EXERCISE. Would you output the following records verbatim and skip the images in them?

Collected data entries.
● ● ● ●
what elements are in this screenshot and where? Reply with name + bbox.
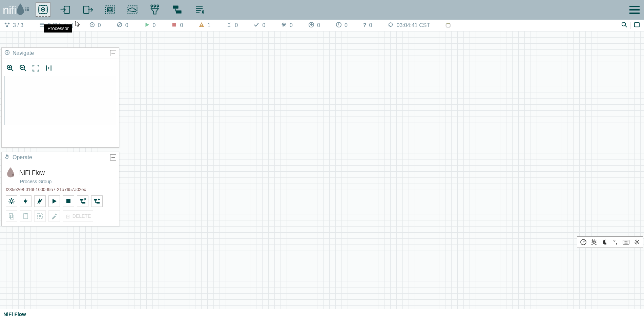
svg-rect-92 bbox=[55, 213, 57, 215]
transmitting-icon bbox=[89, 22, 95, 29]
birdseye-view[interactable] bbox=[4, 76, 116, 125]
ime-toolbar[interactable]: 英 °, bbox=[577, 236, 643, 248]
svg-line-76 bbox=[9, 203, 10, 203]
status-transmitting-value: 0 bbox=[98, 22, 101, 28]
svg-rect-15 bbox=[106, 6, 115, 14]
status-running-value: 0 bbox=[153, 22, 156, 28]
svg-point-29 bbox=[8, 22, 9, 24]
add-funnel-button[interactable] bbox=[147, 2, 162, 17]
status-sync-fail: 0 bbox=[336, 22, 348, 29]
search-button[interactable] bbox=[621, 22, 627, 29]
status-stopped: 0 bbox=[171, 22, 183, 29]
svg-rect-64 bbox=[12, 174, 13, 175]
svg-rect-6 bbox=[25, 10, 26, 11]
svg-line-73 bbox=[9, 199, 10, 200]
add-label-button[interactable] bbox=[192, 2, 207, 17]
ime-settings-icon[interactable] bbox=[633, 239, 640, 246]
status-time-value: 03:04:41 CST bbox=[396, 22, 430, 28]
status-uptodate-value: 0 bbox=[262, 22, 265, 28]
ime-gauge-icon[interactable] bbox=[580, 239, 587, 246]
svg-line-37 bbox=[118, 23, 121, 26]
add-processor-button[interactable] bbox=[36, 2, 50, 17]
zoom-actual-button[interactable] bbox=[44, 64, 53, 72]
navigate-collapse-button[interactable] bbox=[110, 50, 116, 56]
svg-rect-16 bbox=[107, 8, 113, 12]
svg-rect-101 bbox=[624, 241, 625, 241]
processor-tooltip: Processor bbox=[44, 24, 72, 33]
status-disabled: 0 bbox=[226, 22, 238, 29]
navigate-tools bbox=[4, 62, 116, 76]
status-nodes: 3 / 3 bbox=[4, 22, 23, 29]
svg-line-75 bbox=[13, 199, 14, 200]
svg-rect-1 bbox=[27, 7, 28, 8]
color-button[interactable] bbox=[48, 210, 60, 222]
zoom-out-button[interactable] bbox=[19, 64, 27, 72]
zoom-in-button[interactable] bbox=[6, 64, 15, 72]
global-menu-button[interactable] bbox=[628, 3, 641, 17]
svg-rect-78 bbox=[66, 199, 70, 203]
status-running: 0 bbox=[144, 22, 156, 29]
status-locally-modified-value: 0 bbox=[290, 22, 293, 28]
status-unknown-value: 0 bbox=[369, 22, 372, 28]
add-process-group-button[interactable] bbox=[103, 2, 118, 17]
delete-button[interactable]: DELETE bbox=[63, 210, 93, 222]
enable-button[interactable] bbox=[20, 195, 32, 207]
operate-panel-header: Operate bbox=[2, 152, 119, 163]
app-logo-text: nifi bbox=[3, 3, 16, 17]
svg-rect-87 bbox=[11, 215, 14, 219]
exclaim-circle-icon bbox=[336, 22, 342, 29]
svg-rect-65 bbox=[13, 174, 14, 175]
svg-rect-49 bbox=[338, 25, 339, 26]
check-icon bbox=[253, 22, 259, 29]
status-invalid-value: 1 bbox=[207, 22, 210, 28]
group-button[interactable] bbox=[34, 210, 46, 222]
configure-button[interactable] bbox=[6, 195, 17, 207]
add-output-port-button[interactable] bbox=[80, 2, 95, 17]
add-template-button[interactable] bbox=[170, 2, 185, 17]
operate-panel: Operate NiFi Flow Process Group f235e2e8… bbox=[1, 152, 119, 226]
stop-square-icon bbox=[171, 22, 177, 29]
upload-template-button[interactable] bbox=[91, 195, 103, 207]
status-time: 03:04:41 CST bbox=[388, 22, 430, 29]
svg-point-35 bbox=[91, 24, 93, 25]
zoom-fit-button[interactable] bbox=[32, 64, 40, 72]
svg-line-112 bbox=[638, 243, 639, 244]
refresh-icon[interactable] bbox=[388, 22, 394, 29]
operate-title: Operate bbox=[13, 154, 32, 161]
operate-collapse-button[interactable] bbox=[110, 154, 116, 161]
play-icon bbox=[144, 22, 150, 29]
svg-rect-22 bbox=[173, 5, 179, 8]
drop-icon bbox=[16, 3, 25, 16]
start-button[interactable] bbox=[48, 195, 60, 207]
svg-rect-40 bbox=[201, 25, 202, 26]
ime-keyboard-icon[interactable] bbox=[623, 239, 629, 246]
disable-button[interactable] bbox=[34, 195, 46, 207]
svg-rect-105 bbox=[624, 243, 627, 243]
svg-rect-38 bbox=[172, 23, 176, 26]
ime-punct-icon[interactable]: °, bbox=[612, 239, 619, 246]
status-locally-modified: 0 bbox=[281, 22, 293, 29]
svg-rect-2 bbox=[28, 7, 29, 8]
svg-point-21 bbox=[157, 5, 159, 7]
svg-rect-102 bbox=[625, 241, 626, 241]
ime-moon-icon[interactable] bbox=[601, 239, 608, 246]
status-unknown: ? 0 bbox=[363, 22, 372, 28]
add-input-port-button[interactable] bbox=[58, 2, 73, 17]
bulletin-button[interactable] bbox=[630, 22, 640, 29]
breadcrumb-root[interactable]: NiFi Flow bbox=[3, 311, 26, 317]
svg-line-114 bbox=[635, 243, 636, 244]
ime-lang[interactable]: 英 bbox=[591, 238, 597, 246]
create-template-button[interactable] bbox=[77, 195, 88, 207]
svg-rect-86 bbox=[9, 214, 13, 218]
svg-line-57 bbox=[11, 69, 13, 71]
status-not-transmitting-value: 0 bbox=[125, 22, 128, 28]
svg-rect-48 bbox=[338, 23, 339, 25]
svg-point-106 bbox=[636, 241, 638, 243]
paste-button[interactable] bbox=[20, 210, 32, 222]
breadcrumb-bar: NiFi Flow bbox=[0, 309, 644, 319]
stop-button[interactable] bbox=[63, 195, 74, 207]
svg-line-74 bbox=[13, 203, 14, 203]
up-arrow-circle-icon bbox=[308, 22, 314, 29]
add-remote-process-group-button[interactable] bbox=[125, 2, 140, 17]
copy-button[interactable] bbox=[6, 210, 17, 222]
● ● ● ●
OUTPUT BELOW.
what elements are in this screenshot and where? Reply with name + bbox.
svg-rect-92 bbox=[55, 213, 57, 215]
transmitting-icon bbox=[89, 22, 95, 29]
birdseye-view[interactable] bbox=[4, 76, 116, 125]
ime-toolbar[interactable]: 英 °, bbox=[577, 236, 643, 248]
svg-line-76 bbox=[9, 203, 10, 203]
status-transmitting-value: 0 bbox=[98, 22, 101, 28]
svg-rect-15 bbox=[106, 6, 115, 14]
status-running-value: 0 bbox=[153, 22, 156, 28]
svg-point-29 bbox=[8, 22, 9, 24]
add-funnel-button[interactable] bbox=[147, 2, 162, 17]
status-sync-fail: 0 bbox=[336, 22, 348, 29]
search-button[interactable] bbox=[621, 22, 627, 29]
status-stopped: 0 bbox=[171, 22, 183, 29]
svg-rect-64 bbox=[12, 174, 13, 175]
svg-rect-6 bbox=[25, 10, 26, 11]
svg-line-73 bbox=[9, 199, 10, 200]
add-label-button[interactable] bbox=[192, 2, 207, 17]
ime-settings-icon[interactable] bbox=[633, 239, 640, 246]
status-time-value: 03:04:41 CST bbox=[396, 22, 430, 28]
status-uptodate-value: 0 bbox=[262, 22, 265, 28]
ime-gauge-icon[interactable] bbox=[580, 239, 587, 246]
svg-line-37 bbox=[118, 23, 121, 26]
add-processor-button[interactable] bbox=[36, 2, 50, 17]
zoom-actual-button[interactable] bbox=[44, 64, 53, 72]
navigate-collapse-button[interactable] bbox=[110, 50, 116, 56]
svg-rect-16 bbox=[107, 8, 113, 12]
svg-rect-101 bbox=[624, 241, 625, 241]
processor-tooltip: Processor bbox=[44, 24, 72, 33]
status-disabled: 0 bbox=[226, 22, 238, 29]
navigate-tools bbox=[4, 62, 116, 76]
status-nodes: 3 / 3 bbox=[4, 22, 23, 29]
svg-line-75 bbox=[13, 199, 14, 200]
svg-rect-1 bbox=[27, 7, 28, 8]
color-button[interactable] bbox=[48, 210, 60, 222]
zoom-out-button[interactable] bbox=[19, 64, 27, 72]
zoom-in-button[interactable] bbox=[6, 64, 15, 72]
global-menu-button[interactable] bbox=[628, 3, 641, 17]
svg-rect-78 bbox=[66, 199, 70, 203]
status-running: 0 bbox=[144, 22, 156, 29]
status-locally-modified-value: 0 bbox=[290, 22, 293, 28]
status-unknown-value: 0 bbox=[369, 22, 372, 28]
add-process-group-button[interactable] bbox=[103, 2, 118, 17]
delete-button[interactable]: DELETE bbox=[63, 210, 93, 222]
enable-button[interactable] bbox=[20, 195, 32, 207]
operate-panel-header: Operate bbox=[2, 152, 119, 163]
app-logo-text: nifi bbox=[3, 3, 16, 17]
svg-rect-87 bbox=[11, 215, 14, 219]
exclaim-circle-icon bbox=[336, 22, 342, 29]
svg-rect-65 bbox=[13, 174, 14, 175]
svg-rect-49 bbox=[338, 25, 339, 26]
check-icon bbox=[253, 22, 259, 29]
status-invalid-value: 1 bbox=[207, 22, 210, 28]
group-button[interactable] bbox=[34, 210, 46, 222]
configure-button[interactable] bbox=[6, 195, 17, 207]
add-output-port-button[interactable] bbox=[80, 2, 95, 17]
add-template-button[interactable] bbox=[170, 2, 185, 17]
operate-panel: Operate NiFi Flow Process Group f235e2e8… bbox=[1, 152, 119, 226]
stop-square-icon bbox=[171, 22, 177, 29]
upload-template-button[interactable] bbox=[91, 195, 103, 207]
status-time: 03:04:41 CST bbox=[388, 22, 430, 29]
svg-point-35 bbox=[91, 24, 93, 25]
zoom-fit-button[interactable] bbox=[32, 64, 40, 72]
svg-line-112 bbox=[638, 243, 639, 244]
refresh-icon[interactable] bbox=[388, 22, 394, 29]
operate-title: Operate bbox=[13, 154, 32, 161]
operate-collapse-button[interactable] bbox=[110, 154, 116, 161]
play-icon bbox=[144, 22, 150, 29]
svg-rect-22 bbox=[173, 5, 179, 8]
drop-icon bbox=[16, 3, 25, 16]
start-button[interactable] bbox=[48, 195, 60, 207]
svg-rect-40 bbox=[201, 25, 202, 26]
ime-keyboard-icon[interactable] bbox=[623, 239, 629, 246]
disable-button[interactable] bbox=[34, 195, 46, 207]
svg-rect-105 bbox=[624, 243, 627, 243]
svg-rect-38 bbox=[172, 23, 176, 26]
ime-punct-icon[interactable]: °, bbox=[612, 239, 619, 246]
status-locally-modified: 0 bbox=[281, 22, 293, 29]
svg-rect-2 bbox=[28, 7, 29, 8]
svg-point-21 bbox=[157, 5, 159, 7]
svg-rect-102 bbox=[625, 241, 626, 241]
ime-moon-icon[interactable] bbox=[601, 239, 608, 246]
status-unknown: ? 0 bbox=[363, 22, 372, 28]
add-input-port-button[interactable] bbox=[58, 2, 73, 17]
bulletin-button[interactable] bbox=[630, 22, 640, 29]
breadcrumb-root[interactable]: NiFi Flow bbox=[3, 311, 26, 317]
svg-line-114 bbox=[635, 243, 636, 244]
ime-lang[interactable]: 英 bbox=[591, 238, 597, 246]
create-template-button[interactable] bbox=[77, 195, 88, 207]
svg-rect-86 bbox=[9, 214, 13, 218]
svg-line-57 bbox=[11, 69, 13, 71]
status-not-transmitting-value: 0 bbox=[125, 22, 128, 28]
svg-rect-48 bbox=[338, 23, 339, 25]
svg-point-106 bbox=[636, 241, 638, 243]
paste-button[interactable] bbox=[20, 210, 32, 222]
breadcrumb-bar: NiFi Flow bbox=[0, 309, 644, 319]
stop-button[interactable] bbox=[63, 195, 74, 207]
svg-line-74 bbox=[13, 203, 14, 203]
up-arrow-circle-icon bbox=[308, 22, 314, 29]
add-remote-process-group-button[interactable] bbox=[125, 2, 140, 17]
copy-button[interactable] bbox=[6, 210, 17, 222]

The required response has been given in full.